Therapeutic conducts and alternating antipyretics in the management of fever in children.

OBJECTIVES: To describe therapeutic conducts and the alternate use of antipyretics in children, and to evaluate factors associated with this use. METHODS: Cross-sectional study with 692 children from 0 to 6 years, living in southern Brazil. Through cluster sampling, we carried out household interviews with caregivers, using a structured questionnaire. A descriptive analysis was performed and the association between sociodemographic factors and the alternate use of antipyretics was evaluated. We analyzed 630 cases (91.0%), corresponding to children with history of fever. RESULTS: Around 73% of the caregivers answered that their first action with respect to a rising temperature was to medicate the child. The mean temperature considered fever by the caregivers was 37.4 °C and high fever, 38.7 °C. The use of alternate antipyretics was reported by 26.7% of respondents, justified by the lack of response to monotherapy and medical advice, in most cases.
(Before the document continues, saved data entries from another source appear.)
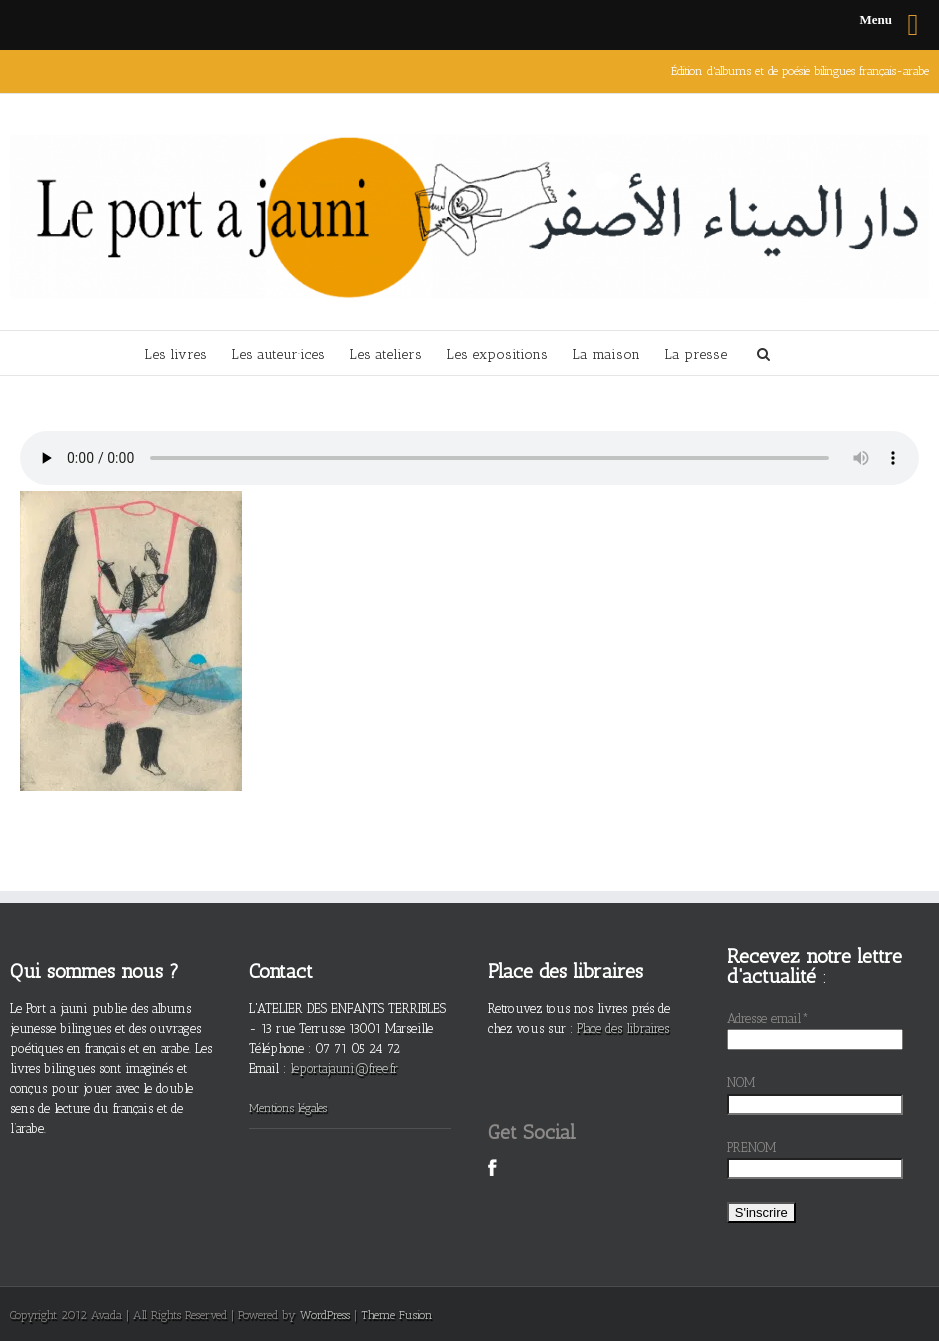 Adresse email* (768, 1018)
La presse (695, 354)
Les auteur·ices (278, 354)
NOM (741, 1082)
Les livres (175, 354)
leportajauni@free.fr (344, 1068)
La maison (606, 354)
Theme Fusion (397, 1315)
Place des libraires (623, 1028)
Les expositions (497, 354)
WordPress (325, 1315)
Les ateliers (385, 354)
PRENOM (752, 1147)
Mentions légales (288, 1108)
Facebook (492, 1179) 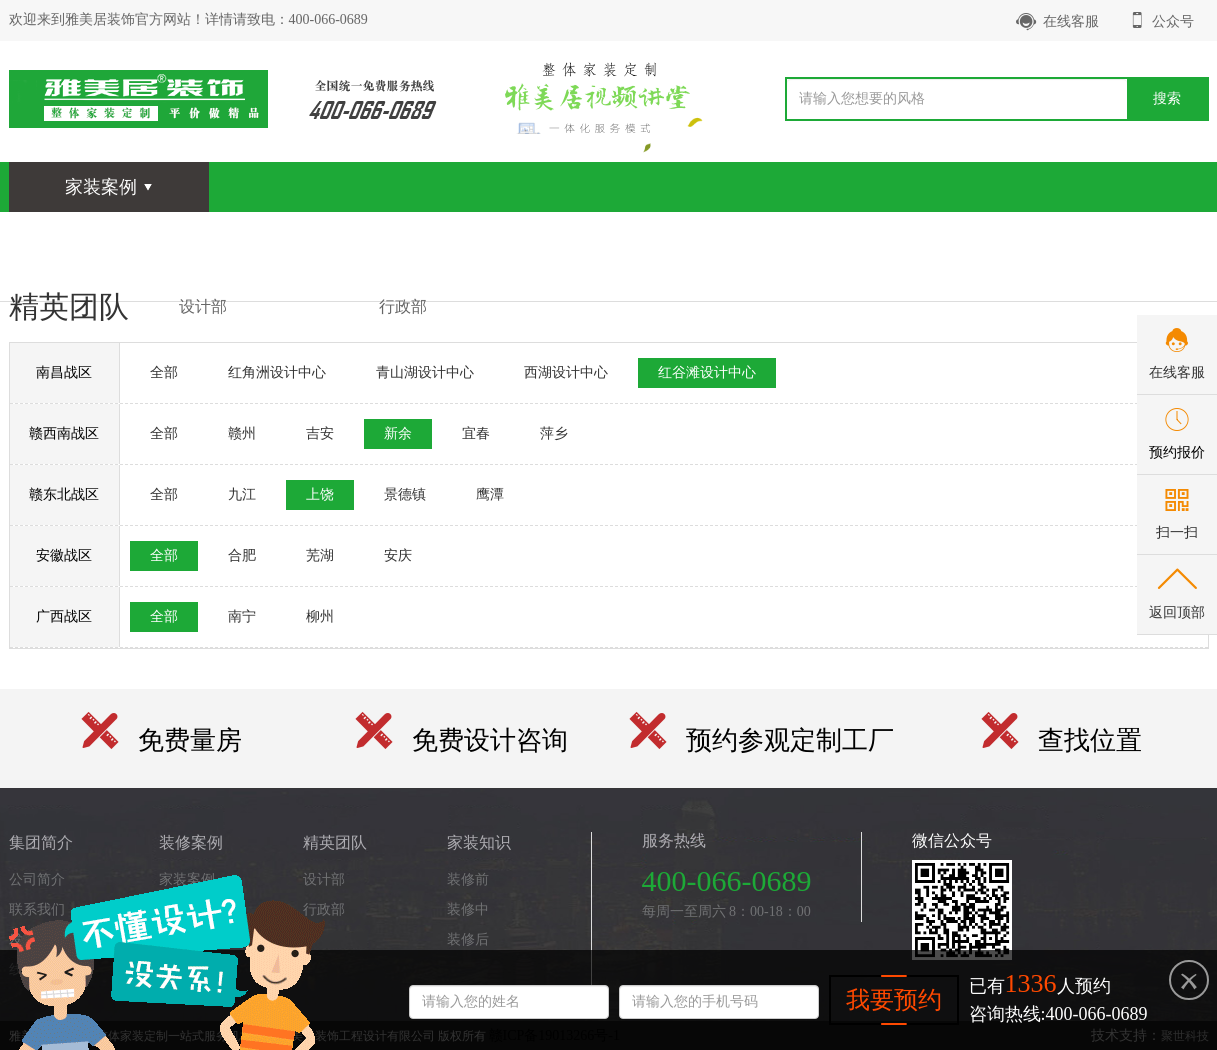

The most widely used drugs were dipyrone and paracetamol. Children whose main caregiver was a parent, with better economic conditions and higher educational level were more likely to use alternating therapy. Around 70% of the doses used were below the minimum recommended. CONCLUSIONS: The administration of medication to control fever is a common practice, including alternating antipyretics. Most caregivers consider fever some temperatures below those recommended, and pointed out non-response and medical advice as the main reasons for alternating antipyretics.